Keine Kritik am Trainer, kein Einprügeln auf die Mannschaft: Nach dem Scheitern der deutschen Handballer bei der EM nahmen Vereins-Manager und Funktionäre die Liga und den Verband in die Pflicht.

„Der Deutsche Handballbund ist jetzt aufgefordert, in Kooperation mit der Liga zu überlegen, wie man den Neuaufbau startet. Die Liga muss sehen, welche Bedeutung der Erfolg der Nationalmannschaft auch für den Erfolg der Liga hat“, sagte der Präsident des Deutschen Olympischen Sportbundes, Thomas Bach, der Nachrichtenagentur dpa.

„Ein Land wie Deutschland muss den Anspruch haben, Olympiasieger im Handball zu werden.
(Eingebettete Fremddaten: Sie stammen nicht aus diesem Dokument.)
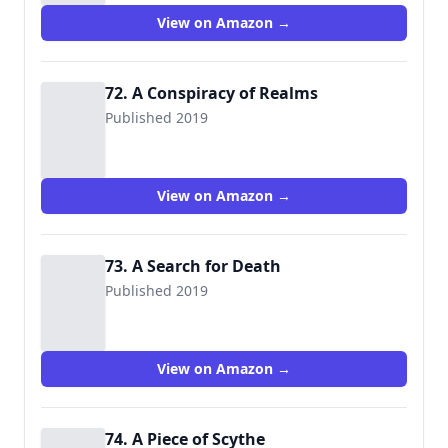
View on Amazon →
72. A Conspiracy of Realms
Published 2019
View on Amazon →
73. A Search for Death
Published 2019
View on Amazon →
74. A Piece of Scythe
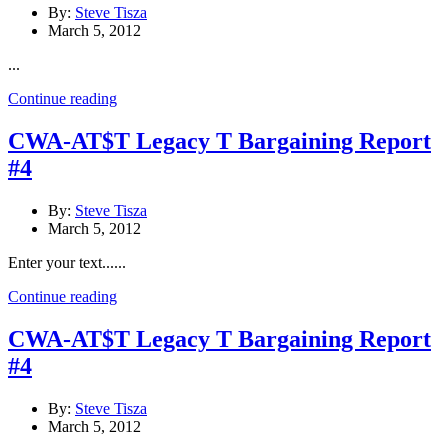
By:
Steve Tisza
March 5, 2012
...
Continue reading
CWA-AT$T Legacy T Bargaining Report
#4
By:
Steve Tisza
March 5, 2012
Enter your text......
Continue reading
CWA-AT$T Legacy T Bargaining Report
#4
By:
Steve Tisza
March 5, 2012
Da sehe ich auch die Manager der Bundesligisten in der Verantwortung“, pflichtete Manager Bob Hanning vom Bundesligisten Füchse Berlin bei. „Ohne eine starke Nationalmannschaft fehlt uns das Flaggschiff“, sagte er.

Dabei wird nun der Ruf nach Nachwuchsakteuren wieder laut, die früh eine Chance in der eigenen Liga bekommen. Richtig laut wird er aber immer nur dann, wenn der Erfolg ausbleibt. Denselben Prozess machte der Fußball vor allem nach dem kläglichen EM-Auftritt 2004 durch. Mittlerweile tummeln sich in der Bundesliga und auch im DFB-Team immer mehr Teenager.
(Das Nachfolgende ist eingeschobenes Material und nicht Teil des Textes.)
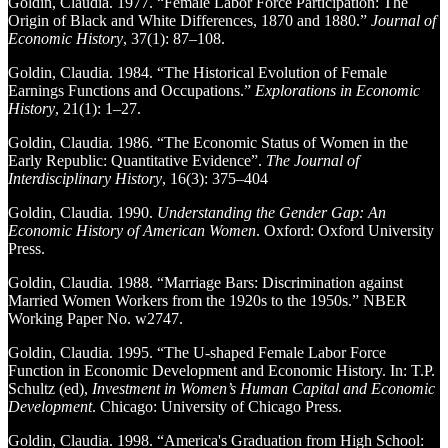
Goldin, Claudia. 1977. “Female Labor Force Participation: The
Origin of Black and White Differences, 1870 and 1880.”
Journal of
Economic History
, 37(1): 87–108.
Goldin, Claudia. 1984. “The Historical Evolution of Female
Earnings Functions and Occupations.”
Explorations in Economic
History
, 21(1): 1–27.
Goldin, Claudia. 1986. “The Economic Status of Women in the
Early Republic: Quantitative Evidence”.
The Journal of
Interdisciplinary History
, 16(3): 375–404
Goldin, Claudia. 1990.
Understanding the Gender Gap: An
Economic History of American Women
. Oxford: Oxford University
Press.
Goldin, Claudia. 1988. “Marriage Bars: Discrimination against
Married Women Workers from the 1920s to the 1950s.” NBER
Working Paper No. w2747.
Goldin, Claudia. 1995. “The U-shaped Female Labor Force
Function in Economic Development and Economic History. In: T.P.
Schultz (ed),
Investment in Women’s Human Capital and Economic
Development
. Chicago: University of Chicago Press.
Goldin, Claudia. 1998. “America's Graduation from High School:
Er sei sich sehr sicher, „dass es das Bestreben der Clubs ist, junge Talente zu fördern und in die Nationalmannschaft zu bringen“, meinte Handball-Manager Axel Geerken vom VfL Gummersbach. „Es gibt aber zu wenige deutsche Talente, die sich schon, beispielsweise als 18-Jährige, in der Bundesliga durchsetzen“, so Geerkens Einschätzung. Ein gegenseitiges Werben um die Talente müsse man vermeiden. „Das würde sich auf die Preise niederschlagen.“

Die Nationalmannschaft holte bei der EM nicht mal einen Trostpreis. Olympia wird die Mannschaft von Trainer Martin Heuberger nur als Zuschauer verfolgen können. „Das tut natürlich weh, ganz bestimmt auch den Spielern, denn für jeden Sportler ist die Teilnahme an Olympischen Spielen das höchste Ziel“, sagte der Vizepräsident des Deutschen Handball-Bundes, Horst Bredemeier. Nach dem 32:33 gegen Polen und den Ergebnissen der anderen Teams waren das Halbfinale in Serbien sowie ein Platz in der Olympia-Qualifikation futsch.
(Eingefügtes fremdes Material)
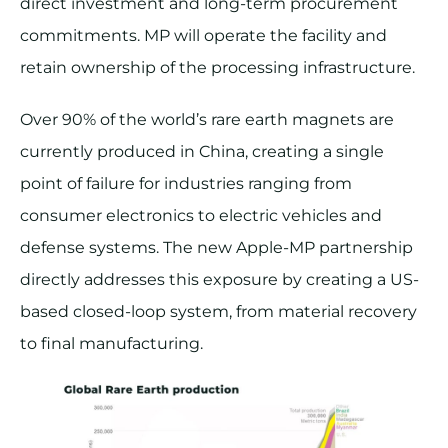
direct investment and long-term procurement
commitments. MP will operate the facility and
retain ownership of the processing infrastructure.
Over 90% of the world’s rare earth magnets are
currently produced in China, creating a single
point of failure for industries ranging from
consumer electronics to electric vehicles and
defense systems. The new Apple-MP partnership
directly addresses this exposure by creating a US-
based closed-loop system, from material recovery
to final manufacturing.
„Aber so schlecht kann die Mannschaft nicht sein, sie hatte immerhin die Chance, diese beiden Ziele zu erreichen, so kurz vor der Vorschlussrunde“, sagte Gummersbachs Geerken. „Ich war vom Auftreten der Mannschaft überrascht. Ich hatte es mir viel schlimmer vorgestellt“, verriet Kollege Hanning und fand wie die meisten nur lobende Worte für Coach Heuberger: Dieser habe es geschafft, „eine Einheit zu formen“. „Ich hoffe wirklich, dass man ihn in Ruhe weiterarbeiten lässt. Martin ist genau der richtige Mann für diesen Job“, schrieb Manager Thorsten Storm von Rhein-Neckar Löwen in seiner Kolumne für die „Rhein-Neckar Zeitung“.

So weitergehen wie bisher, kann es aber auch nicht. Auf der einen Seite die beste Liga der Welt, auf der anderen eine für Olympia aussortierte Nationalmannschaft. Aber was tun? „Klar ist, wir müssen über Inhalte und Strukturen reden. Die Jugendarbeit in Deutschland ist auf einem hohen Level, aber das reicht nicht“, meinte Hanning.

Das System, „das wir über Jahre hatten“ müsse verändert werden: „In der Aufstellung der Nationalmannschaft und in der Struktur.“ Wie genau? Das will Hanning bei der nächsten Sitzung der Task Force verraten. Aufbauarbeit hat er in Berlin bereits geleistet. Einst rettete er die Füchse vor der Insolvenz, stieg mit ihnen in die Bundesliga auf und mischt nun sogar in der Champions League mit.